Votre vie, cher Remo, dans le meilleur signe et sur les plus belles traces de Dante, François d’Assise et d’un autre François – avec le premier, votre fils –, François Cheng, celui qui a voulu et scellé notre amitié, votre vie a été vécue avant tout sous le signe de l’Amour et votre merveilleuse famille, cher Patriarche.
L’Amor che move il sole e l’altre stelle… cet amour, bien loin de toute complaisance sentimentale ou faussement poétique, est quelque chose d’extrêmement concret, réel et vraiment beau. C’est notre pari — le Pari(s) de(s) Paris, oserai-je dire —, inépuisable, d’éternité. Et ici, vous le savez beaucoup mieux que moi, l’éternité n’est pas de trop.

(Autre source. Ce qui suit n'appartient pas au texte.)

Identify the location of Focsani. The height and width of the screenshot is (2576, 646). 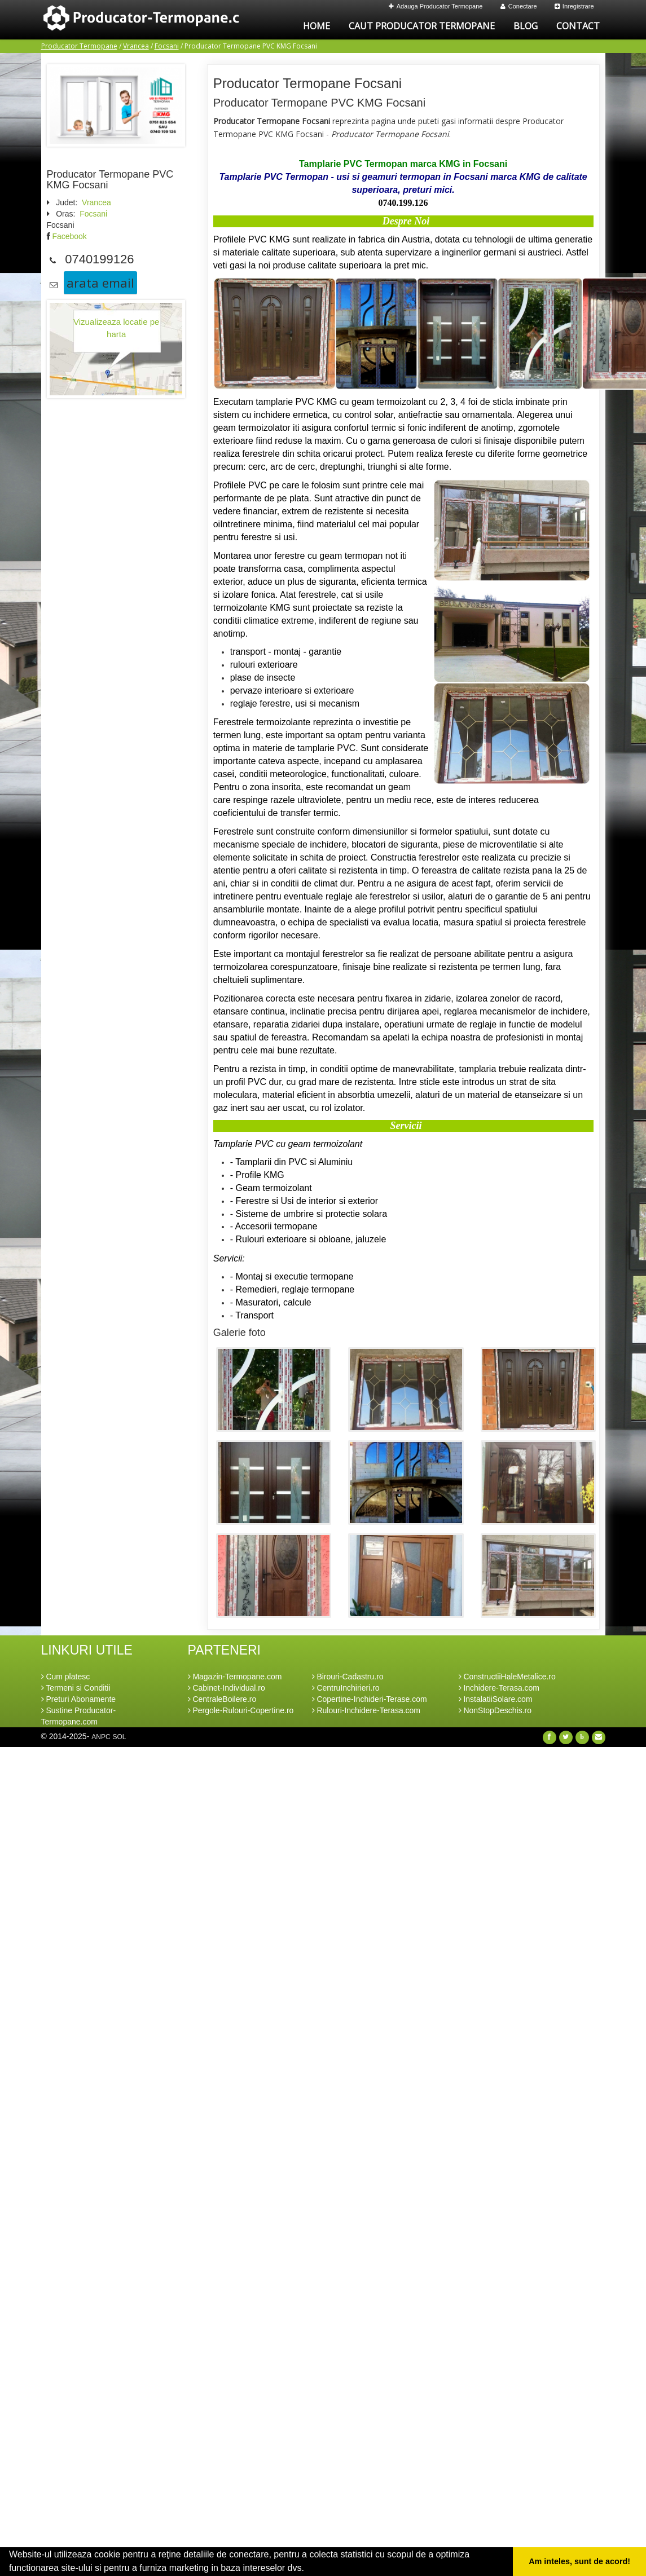 (167, 46).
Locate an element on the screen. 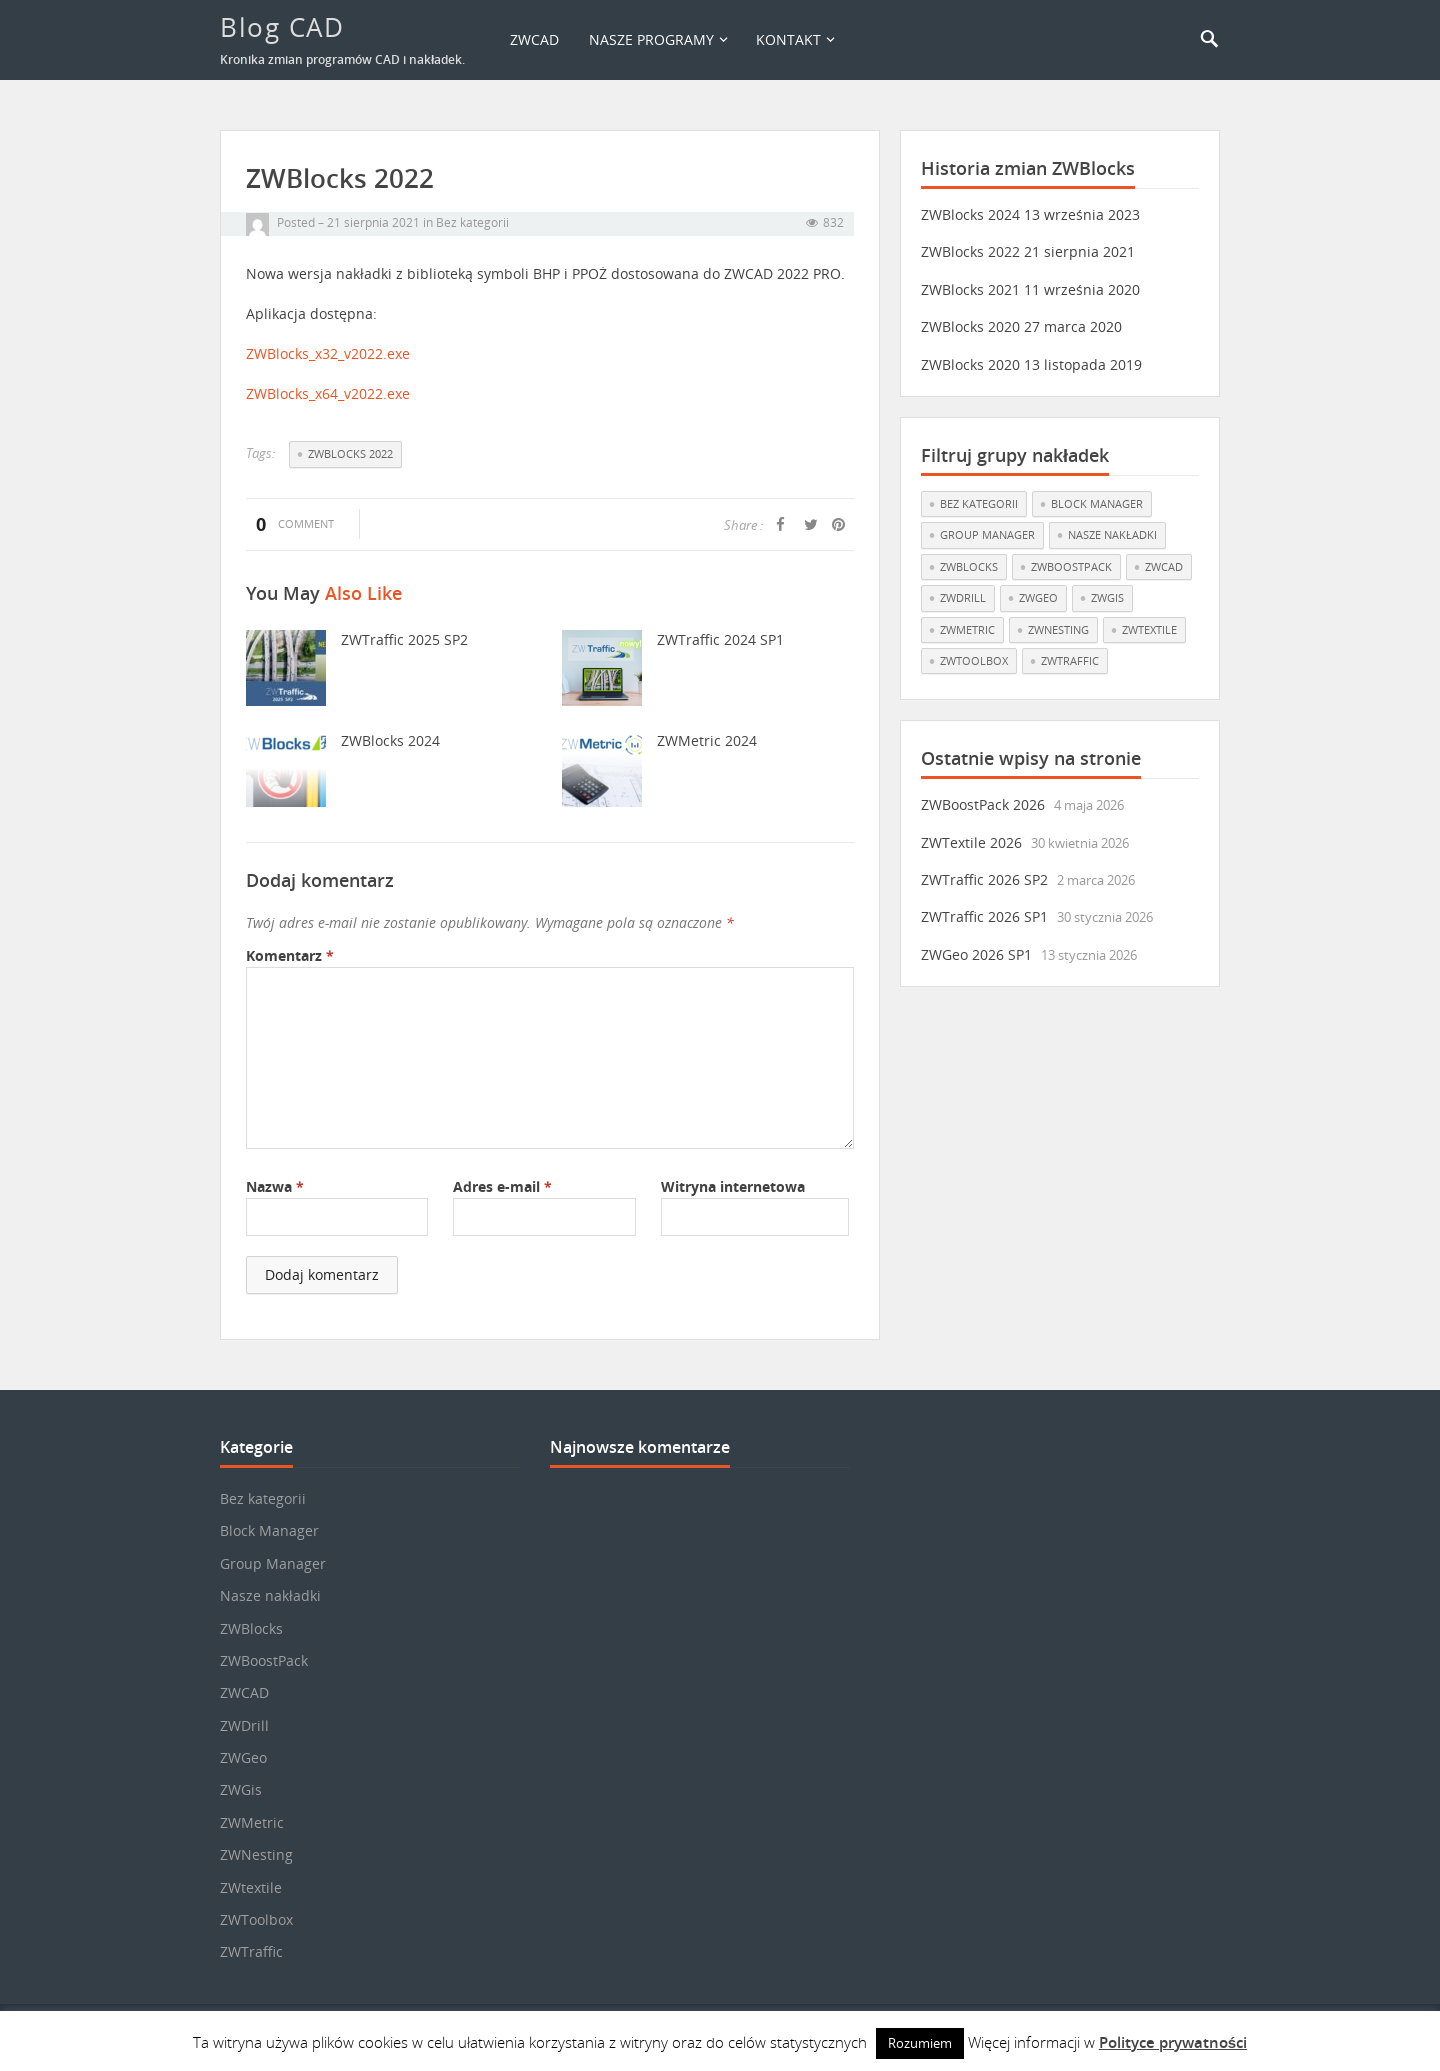 The width and height of the screenshot is (1440, 2071). Rozumiem [button] is located at coordinates (920, 2043).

Eh oui, avant la foi, qui est et sera à jamais en vous, il y a et il y aura toujours l’amour.
Cet élan à la fois personnel et cosmique que François Cheng, qui vous salue et bénit, appelle le souffle du vide médian.
Michele Baraldi (Poète et Ecrivain)
Lorsque Remo Vescia m’a demandé de réaliser une exposition autour des trois personnages éminents que sont Teilhard de Chardin, François d’Assise et François Cheng, avec pour thème « Ensemble, construisons la Terre », j’ai aussitôt pensé aux jeunes dont la quête de sens est aujourd’hui palpable. Je lui ai proposé la maquette d’un parcours ascendant qui va de la « Vie ouverte » à la « Vie plus haute », du rejet du néant à la connaissance et enfin à l’action collective, un chemin de résurrection vers l’Amour divin. Il l’a aussitôt adoptée avec enthousiasme et l’aventure de l’exposition a débuté et s’est produite dans plus de vingt lieux jusqu’à ce jour où il a eu la joie de la voir au Centre Teilhard de Chardin de Saclay et de la savoir à la Clarté-Dieu d’Orsay. Désormais, l’exposition « must go on », son Commissaire y veille dans « l’amour qui meut le soleil et les autres étoiles ».